Pastrami is a good one too!


----------



## bkultra (Dec 5, 2013)

I tried using dizzy pigs recipe for curing/smoking a ham with good results. 

http://dizzypigbbq.com/portfolio/dizzy-pig-home-cured-ham/


----------



## Mucho Bocho (Dec 5, 2013)

Jim, If your going to cure anything definately use some sodium erythrobate, that and Mortons quick tender are a really quick professional powerful full-cure ingredients.

http://www.malabarsuperspice.com/ref_sodiumeryth.htm

For recipies. Nobody beats Len Poli

http://lpoli.50webs.com/Sausage recipes.htm


----------



## seattle_lee (Dec 5, 2013)

I'm trying my hand at speck. Cured it with juniper, fennel, pepper, garlic, and bay. Put it up to hang on Sunday. Now I need to figure out the smoking regimen.


----------



## Jim (Dec 6, 2013)

Mucho Bocho said:


> Jim, If your going to cure anything definately use some sodium erythrobate, that and Mortons quick tender are a really quick professional powerful full-cure ingredients.
> 
> http://www.malabarsuperspice.com/ref_sodiumeryth.htm
> 
> ...



Thanks Dennis, thats a tough website to maneuver through! I was quite surprised at the short length of time they call for the curing. I have some reading to do yet.



bkultra said:


> I tried using dizzy pigs recipe for curing/smoking a ham with good results.
> 
> http://dizzypigbbq.com/portfolio/dizzy-pig-home-cured-ham/


That seems pretty straightforward, thanks


----------



## Mucho Bocho (Dec 6, 2013)

Jim, I hear ya but I'll tell you that the forumulations are bang on. I've made hundereds of pounds from their recipes and have never had something too salty or under seasoned.
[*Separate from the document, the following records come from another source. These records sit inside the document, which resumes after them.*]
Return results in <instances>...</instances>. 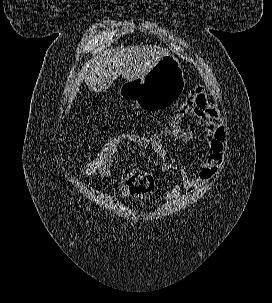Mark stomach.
I'll return each mask as SVG.
<instances>
[{
    "instance_id": "stomach-1",
    "label": "stomach",
    "mask_w": 272,
    "mask_h": 303,
    "mask_svg": "<svg viewBox=\"0 0 272 303\" xmlns=\"http://www.w3.org/2000/svg\"><path fill=\"white\" fill-rule=\"evenodd\" d=\"M185 88V78L179 60L165 55L147 75L124 83L119 94L142 109L156 110L177 100Z\"/></svg>"
}]
</instances>
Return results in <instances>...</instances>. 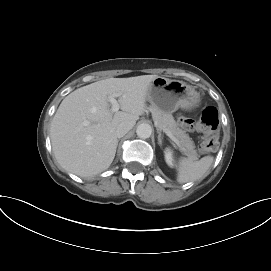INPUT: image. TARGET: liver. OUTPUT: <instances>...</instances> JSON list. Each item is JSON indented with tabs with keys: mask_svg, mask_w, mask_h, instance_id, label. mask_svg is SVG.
I'll use <instances>...</instances> for the list:
<instances>
[{
	"mask_svg": "<svg viewBox=\"0 0 271 271\" xmlns=\"http://www.w3.org/2000/svg\"><path fill=\"white\" fill-rule=\"evenodd\" d=\"M157 75L108 78L76 89L58 107L50 128L59 165L81 177L97 175L111 165L118 145L116 128L135 125L146 110L147 91ZM118 97L122 111L113 112L108 98Z\"/></svg>",
	"mask_w": 271,
	"mask_h": 271,
	"instance_id": "6515ba94",
	"label": "liver"
}]
</instances>
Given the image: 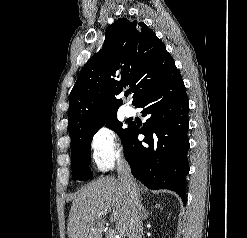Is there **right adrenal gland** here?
I'll use <instances>...</instances> for the list:
<instances>
[{
    "instance_id": "right-adrenal-gland-1",
    "label": "right adrenal gland",
    "mask_w": 247,
    "mask_h": 238,
    "mask_svg": "<svg viewBox=\"0 0 247 238\" xmlns=\"http://www.w3.org/2000/svg\"><path fill=\"white\" fill-rule=\"evenodd\" d=\"M143 217H144V219H147L148 218V215H149V212L146 210V208L145 207H143Z\"/></svg>"
}]
</instances>
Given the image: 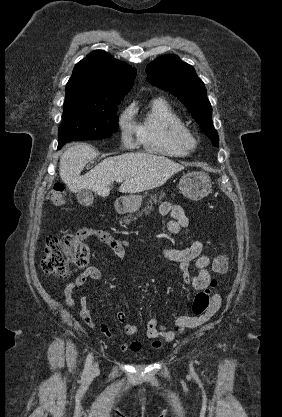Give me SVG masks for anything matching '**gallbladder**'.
<instances>
[{
  "label": "gallbladder",
  "mask_w": 282,
  "mask_h": 417,
  "mask_svg": "<svg viewBox=\"0 0 282 417\" xmlns=\"http://www.w3.org/2000/svg\"><path fill=\"white\" fill-rule=\"evenodd\" d=\"M77 198L78 202H81V204H90L93 200V194L89 188H81V190H78L77 192Z\"/></svg>",
  "instance_id": "1"
}]
</instances>
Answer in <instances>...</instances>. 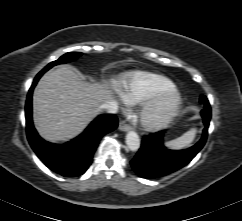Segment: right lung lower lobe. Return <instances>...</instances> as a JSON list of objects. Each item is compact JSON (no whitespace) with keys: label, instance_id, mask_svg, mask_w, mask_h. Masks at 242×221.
<instances>
[{"label":"right lung lower lobe","instance_id":"right-lung-lower-lobe-1","mask_svg":"<svg viewBox=\"0 0 242 221\" xmlns=\"http://www.w3.org/2000/svg\"><path fill=\"white\" fill-rule=\"evenodd\" d=\"M44 73L41 71L35 77L27 95L25 115L28 141L49 169L64 177L80 176L91 165L100 138L117 128V117L112 114L98 116L81 135L64 145L43 140L33 126L31 101L33 89Z\"/></svg>","mask_w":242,"mask_h":221}]
</instances>
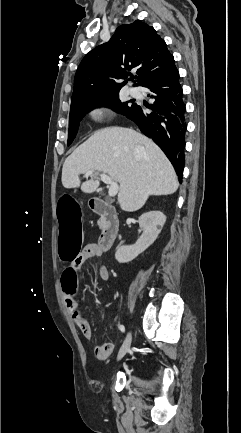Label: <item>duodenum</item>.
Wrapping results in <instances>:
<instances>
[{"mask_svg": "<svg viewBox=\"0 0 241 433\" xmlns=\"http://www.w3.org/2000/svg\"><path fill=\"white\" fill-rule=\"evenodd\" d=\"M91 210L101 216L102 229L98 241L99 248L108 251L114 244L119 231V218L116 210L103 199L93 197L89 200Z\"/></svg>", "mask_w": 241, "mask_h": 433, "instance_id": "1", "label": "duodenum"}]
</instances>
I like that the recipes are in weight not volume measurements too. 

Another thing I started doing it to use distilled water as opposed to tap water in all brines, solutions or pickles. Even the slighest bit of chlorine in your meat can lead to unwanted flavors and reactions. 

Good luck. Please show your work!


----------



## Chuckles (Dec 6, 2013)

I highly recommend this injector for ensuring full saturation of the brine especially if you are using bone in hams. 
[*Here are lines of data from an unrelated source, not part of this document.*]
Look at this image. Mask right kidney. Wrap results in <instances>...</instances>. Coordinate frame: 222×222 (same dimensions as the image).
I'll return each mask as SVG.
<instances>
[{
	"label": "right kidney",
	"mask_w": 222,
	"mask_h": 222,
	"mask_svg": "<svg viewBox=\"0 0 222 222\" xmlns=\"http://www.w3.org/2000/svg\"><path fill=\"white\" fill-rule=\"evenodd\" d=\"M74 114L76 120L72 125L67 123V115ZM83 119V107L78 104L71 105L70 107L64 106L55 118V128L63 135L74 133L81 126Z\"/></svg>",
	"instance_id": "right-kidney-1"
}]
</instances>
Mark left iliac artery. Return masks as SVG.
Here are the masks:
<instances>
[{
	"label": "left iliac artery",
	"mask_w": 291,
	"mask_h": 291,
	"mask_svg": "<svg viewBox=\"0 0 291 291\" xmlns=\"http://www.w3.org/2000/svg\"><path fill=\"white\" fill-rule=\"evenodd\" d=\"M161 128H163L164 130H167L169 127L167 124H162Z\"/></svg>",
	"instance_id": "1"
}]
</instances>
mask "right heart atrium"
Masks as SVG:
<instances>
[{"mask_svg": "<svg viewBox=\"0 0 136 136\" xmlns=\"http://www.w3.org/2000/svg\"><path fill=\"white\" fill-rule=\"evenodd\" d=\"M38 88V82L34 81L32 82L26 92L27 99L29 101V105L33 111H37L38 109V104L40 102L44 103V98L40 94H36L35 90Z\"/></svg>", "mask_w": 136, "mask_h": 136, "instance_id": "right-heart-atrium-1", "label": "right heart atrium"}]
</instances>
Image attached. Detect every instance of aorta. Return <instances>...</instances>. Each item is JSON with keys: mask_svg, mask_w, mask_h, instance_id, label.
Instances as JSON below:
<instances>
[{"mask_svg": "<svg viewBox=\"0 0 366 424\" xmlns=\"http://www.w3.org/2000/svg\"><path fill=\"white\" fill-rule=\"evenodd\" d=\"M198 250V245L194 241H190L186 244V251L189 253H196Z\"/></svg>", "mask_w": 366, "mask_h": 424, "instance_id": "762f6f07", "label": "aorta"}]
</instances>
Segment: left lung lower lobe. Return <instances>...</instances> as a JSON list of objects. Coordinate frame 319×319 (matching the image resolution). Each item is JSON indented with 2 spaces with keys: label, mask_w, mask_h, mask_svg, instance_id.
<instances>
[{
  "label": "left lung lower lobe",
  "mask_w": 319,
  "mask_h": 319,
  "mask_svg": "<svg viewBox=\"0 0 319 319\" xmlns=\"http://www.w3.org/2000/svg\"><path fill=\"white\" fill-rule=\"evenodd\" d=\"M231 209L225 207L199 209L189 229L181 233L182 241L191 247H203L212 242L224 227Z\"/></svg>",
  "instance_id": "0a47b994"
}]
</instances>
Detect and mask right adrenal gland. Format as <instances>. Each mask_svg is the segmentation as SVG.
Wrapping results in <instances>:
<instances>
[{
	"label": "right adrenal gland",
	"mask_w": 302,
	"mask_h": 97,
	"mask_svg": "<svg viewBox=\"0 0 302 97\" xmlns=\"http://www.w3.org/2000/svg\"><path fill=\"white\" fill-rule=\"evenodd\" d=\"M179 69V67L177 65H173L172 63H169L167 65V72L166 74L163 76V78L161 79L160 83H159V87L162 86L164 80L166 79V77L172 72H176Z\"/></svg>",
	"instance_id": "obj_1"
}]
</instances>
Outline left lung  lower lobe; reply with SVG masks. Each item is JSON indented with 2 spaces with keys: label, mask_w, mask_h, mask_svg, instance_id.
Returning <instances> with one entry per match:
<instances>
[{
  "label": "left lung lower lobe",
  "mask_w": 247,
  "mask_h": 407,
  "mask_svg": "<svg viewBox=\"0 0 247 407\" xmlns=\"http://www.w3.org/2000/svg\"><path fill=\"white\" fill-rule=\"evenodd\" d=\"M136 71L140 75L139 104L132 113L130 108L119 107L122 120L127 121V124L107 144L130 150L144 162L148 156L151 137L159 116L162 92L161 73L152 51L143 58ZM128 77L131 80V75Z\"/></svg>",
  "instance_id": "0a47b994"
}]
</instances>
http://www.butcher-packer.com/index.php?main_page=product_info&cPath=2_45_231&products_id=25





I saw a couple recipes that used tea in the brine that looked interesting but I can't remember who's recipes they were. Maybe Hugh Fearnley Whittingstall?


----------



## Keith Sinclair (Dec 7, 2013)

Do you use wood chips?I know old smoke houses on farms in the South used diff. woods like Hickory,Pecan,Apple.


----------



## Mucho Bocho (Dec 7, 2013)

Keith, that depends on where in the South you're talking about. North Carolina supposed to be knows for classic "Southern BBQ," but in my 12 years of living here, I've been largely disappointed. The pork is almost never smoked, and if they do do whole hog, they cook it in a large wheeled vehicle called a "Pig Cooker." Which is almost always cooks by gas only. 

I've been to about 23 BBQ joints, including Wilburs. Most of the BBQ is either meh or down right terrible. Usually swimming in sauce that masks the pork flavor, sometime they even chop it. I'll never understand why people would want their BBQ to look like tuna fish.

Also, I've found other bring pumps more effective that that Weston unit Chuckles mentioned above (no offense Chuck, I have that one too)

http://www.amazon.com/dp/B0011YOY6A/?tag=skimlinks_replacement-20

What I like about this model is that it has a sharp tip and the pickle is released from the through holes on the side of the needle, not the tip. The Weston ones does this too but I found the long, rounded needle very clumsy when trying to evenly distribute the pickle.


----------



## Chuckles (Dec 7, 2013)

Certainly not offended by your brine pump. :clown:

The tool used for this is not fancy and I have found that metal or plastic they never last very long. The point is to get the brine to the bone and to the very center of the ham as fast as possible so the cure can start its magic before the meat can begin to turn on you. Unless you have followed the pig from slaughter to the brine bucket it is near impossible to know the age of the meat. Probably best to error on the side of caution. 

Good luck!


----------



## bkultra (Dec 7, 2013)

I use this one hard and often and it has stood up very well. They even have different needle options






http://spitjack.com/product/MAGNUM.html


----------



## Keith Sinclair (Dec 7, 2013)

That brine pump looks cool.Like to know how your Ham turns out.

I've been to parties in Hawaii where whole pig cooked on a spit.Also Imu cooking of pig,a pit in the ground wt. kindling wood & hot rocks.It is alot of work.I have only watched it done.The pig is actually steamed in the ground.


----------